Exercise goal:
Copy every line of the data in which the word "серия" occurs.

Stored data:
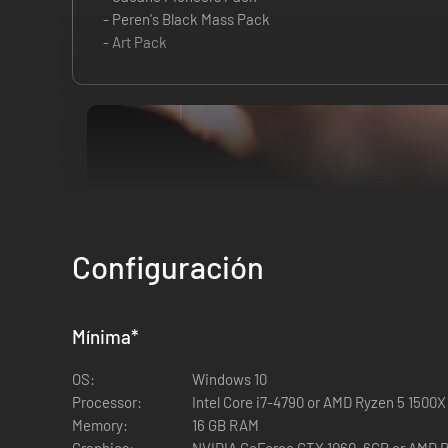
- Peren's Black Mass Pack
- Art Pack
Configuración
Mínima
*
OS:
Windows 10
Processor:
Intel Core i7-4790 or AMD Ryzen 5 1500X
Memory:
16 GB RAM
Graphics:
NVIDIA GeForce GTX 1060, 6GB or AMD 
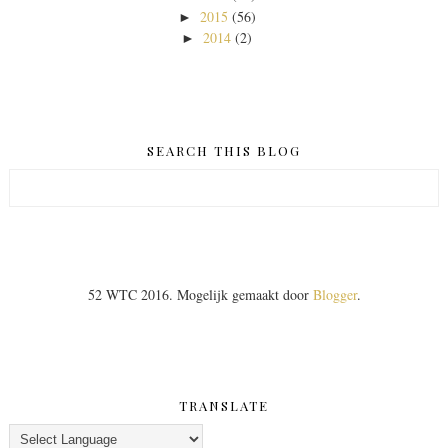
2015
(56)
►
2014
(2)
►
SEARCH THIS BLOG
52 WTC 2016. Mogelijk gemaakt door
Blogger
.
TRANSLATE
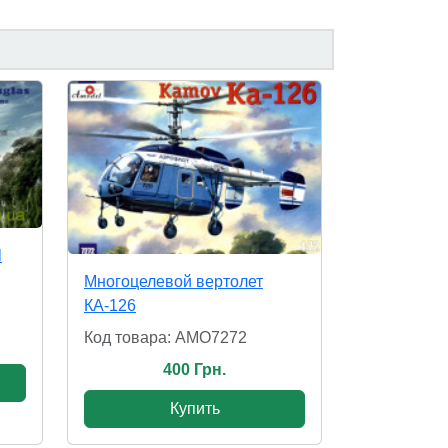
l
Многоцелевой вертолет
КА-126
Код товара: AMO7272
400 Грн.
Купить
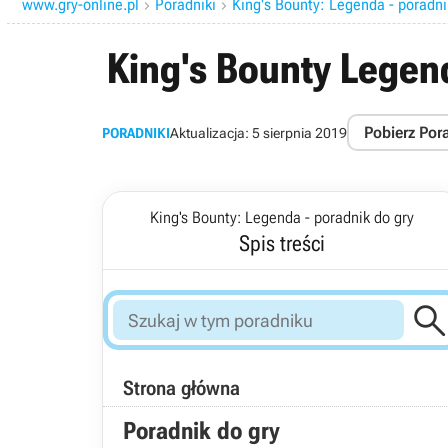
www.gry-online.pl
Poradniki
King's Bounty: Legenda - poradni


King's Bounty Legen
Pobierz Por
PORADNIKI
Aktualizacja:
5 sierpnia 2019
King's Bounty: Legenda - poradnik do gry
Spis treści
Strona główna
Poradnik do gry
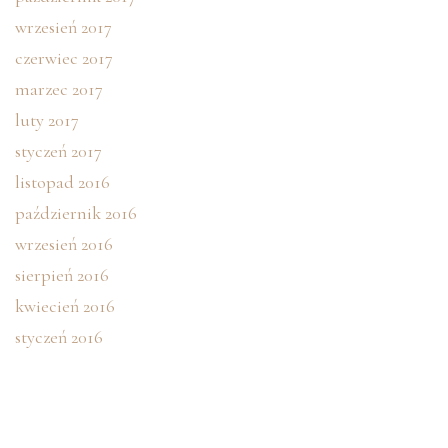
wrzesień 2017
czerwiec 2017
marzec 2017
luty 2017
styczeń 2017
listopad 2016
październik 2016
wrzesień 2016
sierpień 2016
kwiecień 2016
styczeń 2016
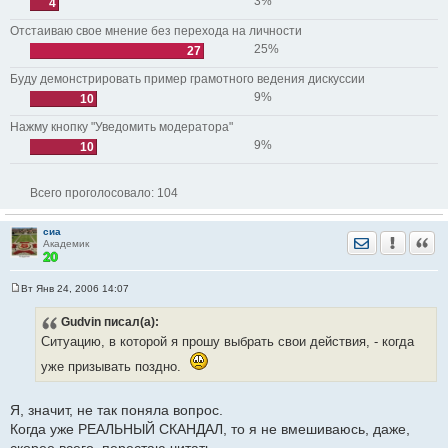
3%
4
Отстаиваю свое мнение без перехода на личности
25%
27
Буду демонстрировать пример грамотного ведения дискуссии
9%
10
Нажму кнопку "Уведомить модератора"
9%
10
Всего проголосовало:
104
сиа
Отправить лич
Уведомить
Цита
Академик
Вт Янв 24, 2006 14:07
С
о
Gudvin
писал(а):
о
б
Ситуацию, в которой я прошу выбрать свои действия, - когда
щ
е
уже призывать поздно.
н
и
е
Я, значит, не так поняла вопрос.
Когда уже РЕАЛЬНЫЙ СКАНДАЛ, то я не вмешиваюсь, даже,
скорее всего, перестаю читать.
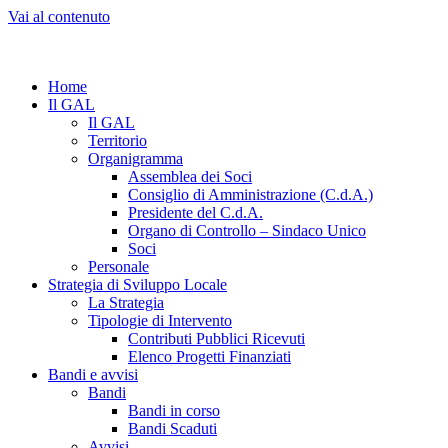
Vai al contenuto
Home
Il GAL
Il GAL
Territorio
Organigramma
Assemblea dei Soci
Consiglio di Amministrazione (C.d.A.)
Presidente del C.d.A.
Organo di Controllo – Sindaco Unico
Soci
Personale
Strategia di Sviluppo Locale
La Strategia
Tipologie di Intervento
Contributi Pubblici Ricevuti
Elenco Progetti Finanziati
Bandi e avvisi
Bandi
Bandi in corso
Bandi Scaduti
Avvisi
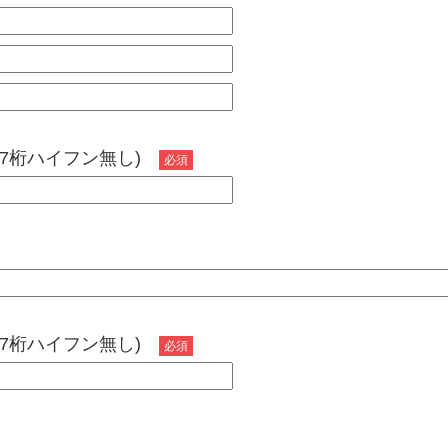
(7桁ハイフン無し)
必須
(7桁ハイフン無し)
必須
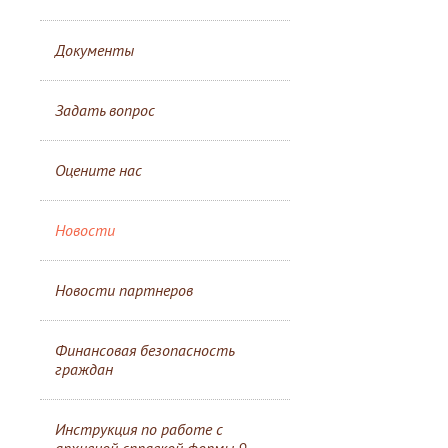
Документы
Задать вопрос
Оцените нас
Новости
Новости партнеров
Финансовая безопасность
граждан
Инструкция по работе с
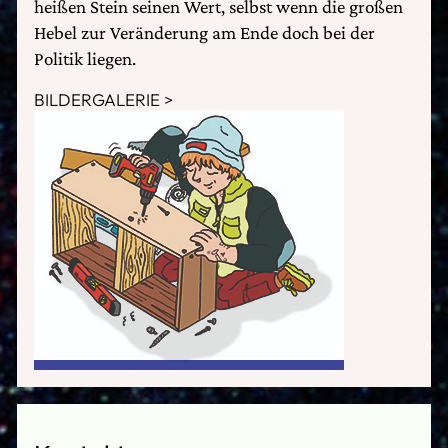
heißen Stein seinen Wert, selbst wenn die großen
Hebel zur Veränderung am Ende doch bei der
Politik liegen.
BILDERGALERIE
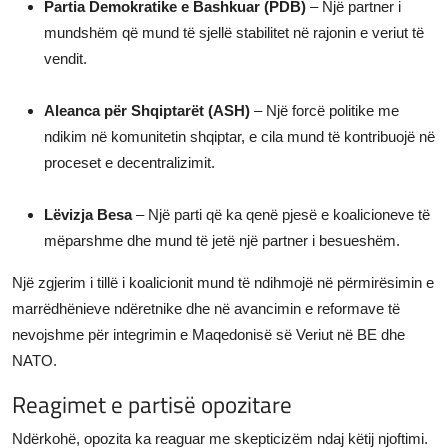
Partia Demokratike e Bashkuar (PDB)
– Një partner i
mundshëm që mund të sjellë stabilitet në rajonin e veriut të
vendit.
Aleanca për Shqiptarët (ASH)
– Një forcë politike me
ndikim në komunitetin shqiptar, e cila mund të kontribuojë në
proceset e decentralizimit.
Lëvizja Besa
– Një parti që ka qenë pjesë e koalicioneve të
mëparshme dhe mund të jetë një partner i besueshëm.
Një zgjerim i tillë i koalicionit mund të ndihmojë në përmirësimin e
marrëdhënieve ndëretnike dhe në avancimin e reformave të
nevojshme për integrimin e Maqedonisë së Veriut në BE dhe
NATO.
Reagimet e partisë opozitare
Ndërkohë, opozita ka reaguar me skepticizëm ndaj këtij njoftimi.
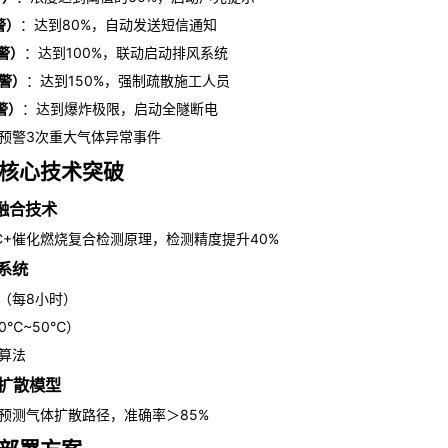
警）
：达到80%，自动发送短信通知
警）
：达到100%，联动启动排风系统
警）
：达到150%，强制疏散施工人员
警）
：达到爆炸极限，启动全隧断电
预警3次重大气体异常事件
核心技术突破
器融合技术
EC+催化燃烧复合检测原理，检测精度提升40%
准系统
（每8小时）
0℃~50℃）
算法
体扩散模型
拟预测气体扩散路径，准确率＞85%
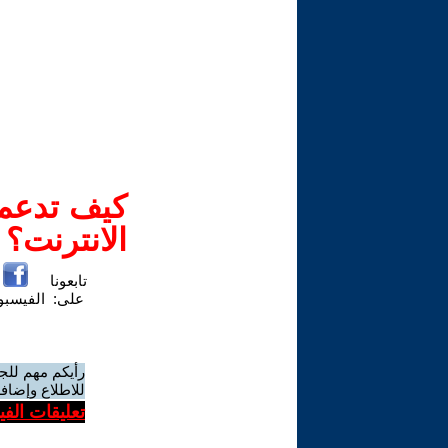
كيف تدعم-
الانترنت؟
تابعونا
على:
الفيسب
رأيكم مهم للج
للاطلاع وإضافة
تعليقات الف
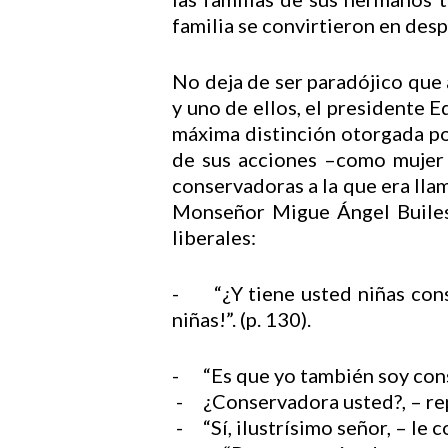
familia se convirtieron en desp
No deja de ser paradójico que 
y uno de ellos, el presidente 
máxima distinción otorgada p
de sus acciones –como mujer 
conservadoras a la que era lla
Monseñor Migue Ángel Builes,
liberales:
- “¿Y tiene usted niñas con
niñas!”. (p. 130).
- “Es que yo también soy conse
- ¿Conservadora usted?, – rep
- “Sí, ilustrísimo señor, – le c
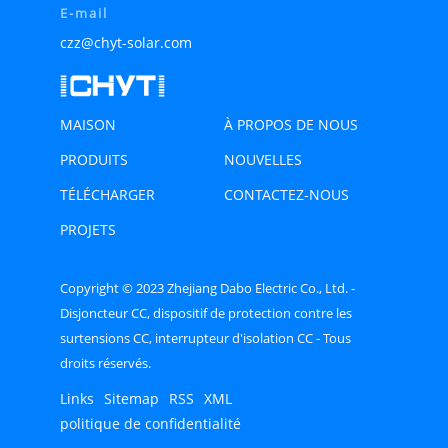
E-mail
czz@chyt-solar.com
MAISON
À PROPOS DE NOUS
PRODUITS
NOUVELLES
TÉLÉCHARGER
CONTACTEZ-NOUS
PROJETS
Copyright © 2023 Zhejiang Dabo Electric Co., Ltd. -
Disjoncteur CC, dispositif de protection contre les
surtensions CC, interrupteur d'isolation CC - Tous
droits réservés.
Links
Sitemap
RSS
XML
politique de confidentialité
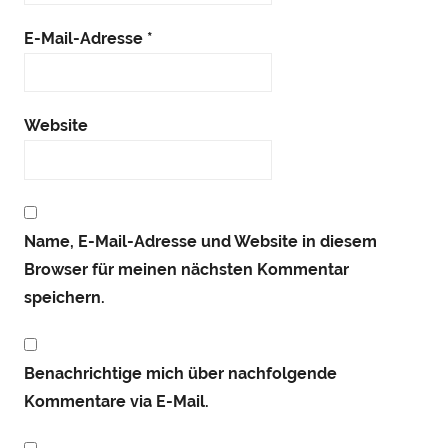
E-Mail-Adresse
*
Website
Name, E-Mail-Adresse und Website in diesem
Browser für meinen nächsten Kommentar
speichern.
Benachrichtige mich über nachfolgende
Kommentare via E-Mail.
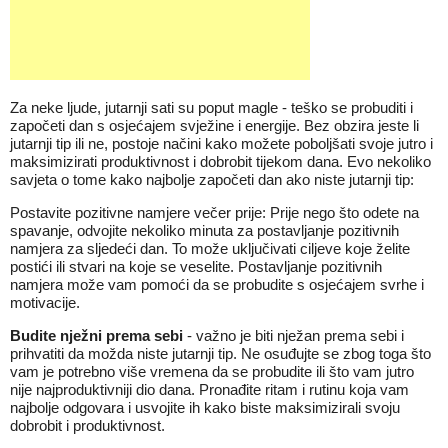
Za neke ljude, jutarnji sati su poput magle - teško se probuditi i
započeti dan s osjećajem svježine i energije. Bez obzira jeste li
jutarnji tip ili ne, postoje načini kako možete poboljšati svoje jutro i
maksimizirati produktivnost i dobrobit tijekom dana. Evo nekoliko
savjeta o tome kako najbolje započeti dan ako niste jutarnji tip:
Postavite pozitivne namjere večer prije: Prije nego što odete na
spavanje, odvojite nekoliko minuta za postavljanje pozitivnih
namjera za sljedeći dan. To može uključivati ​​ciljeve koje želite
postići ili stvari na koje se veselite. Postavljanje pozitivnih
namjera može vam pomoći da se probudite s osjećajem svrhe i
motivacije.
Budite nježni prema sebi
- važno je biti nježan prema sebi i
prihvatiti da možda niste jutarnji tip. Ne osuđujte se zbog toga što
vam je potrebno više vremena da se probudite ili što vam jutro
nije najproduktivniji dio dana. Pronađite ritam i rutinu koja vam
najbolje odgovara i usvojite ih kako biste maksimizirali svoju
dobrobit i produktivnost.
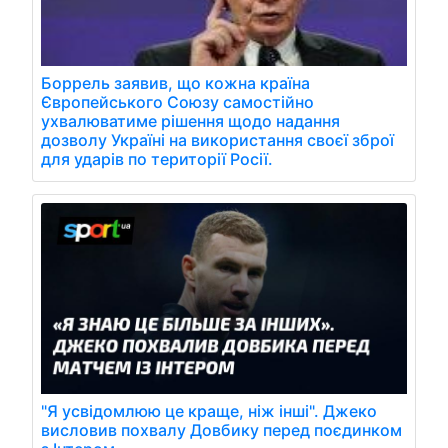
Боррель заявив, що кожна країна
Європейського Союзу самостійно
ухвалюватиме рішення щодо надання
дозволу Україні на використання своєї зброї
для ударів по території Росії.
"Я усвідомлюю це краще, ніж інші". Джеко
висловив похвалу Довбику перед поєдинком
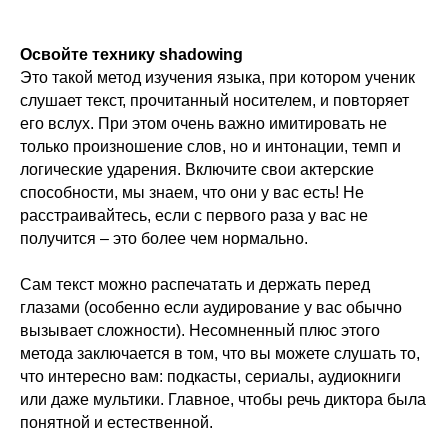
Освойте технику shadowing
Это такой метод изучения языка, при котором ученик
слушает текст, прочитанный носителем, и повторяет
его вслух. При этом очень важно имитировать не
только произношение слов, но и интонации, темп и
логические ударения. Включите свои актерские
способности, мы знаем, что они у вас есть! Не
расстраивайтесь, если с первого раза у вас не
получится – это более чем нормально.
Сам текст можно распечатать и держать перед
глазами (особенно если аудирование у вас обычно
вызывает сложности). Несомненный плюс этого
метода заключается в том, что вы можете слушать то,
что интересно вам: подкасты, сериалы, аудиокниги
или даже мультики. Главное, чтобы речь диктора была
понятной и естественной.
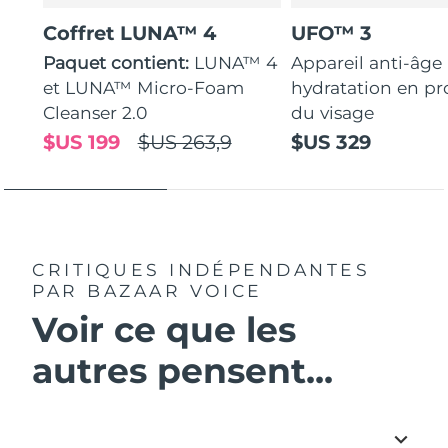
Coffret LUNA™ 4
UFO™ 3
Paquet contient:
LUNA™ 4
Appareil anti-âge
et LUNA™ Micro-Foam
hydratation en p
Cleanser 2.0
du visage
$US 199
$US 263,9
$US 329
CRITIQUES INDÉPENDANTES
PAR BAZAAR VOICE
Voir ce que les
autres pensent...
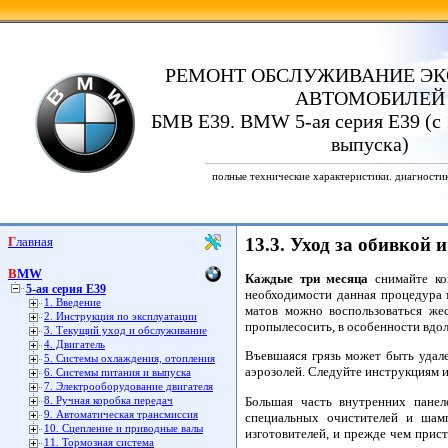
РЕМОНТ ОБСЛУЖИВАНИЕ ЭК
АВТОМОБИЛЕЙ
БМВ Е39. BMW 5-ая серия E39 (с 
выпуска)
полные технические характеристики. диагности
Главная
13.3. Уход за обивкой
BMW
Каждые три месяца
снимайте ко
5-ая серия E39
необходимости данная процедура м
1. Введение
матов можно воспользоваться же
2. Инструкция по эксплуатации
пропылесосить, в особенности вдол
3. Текущий уход и обслуживание
4. Двигатель
Въевшаяся грязь может быть удал
5. Системы охлаждения, отопления
аэрозолей. Следуйте инструкциям и
6. Системы питания и выпуска
7. Электрооборудование двигателя
Большая часть внутренних панел
8. Ручная коробка передач
9. Автоматическая трансмиссия
специальных очистителей и шамп
10. Сцепление и приводные валы
изготовителей, и прежде чем прис
11. Тормозная система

Response to the exercise:
БМВ Е39. BMW 5-ая серия E39 (с 
5-ая серия E39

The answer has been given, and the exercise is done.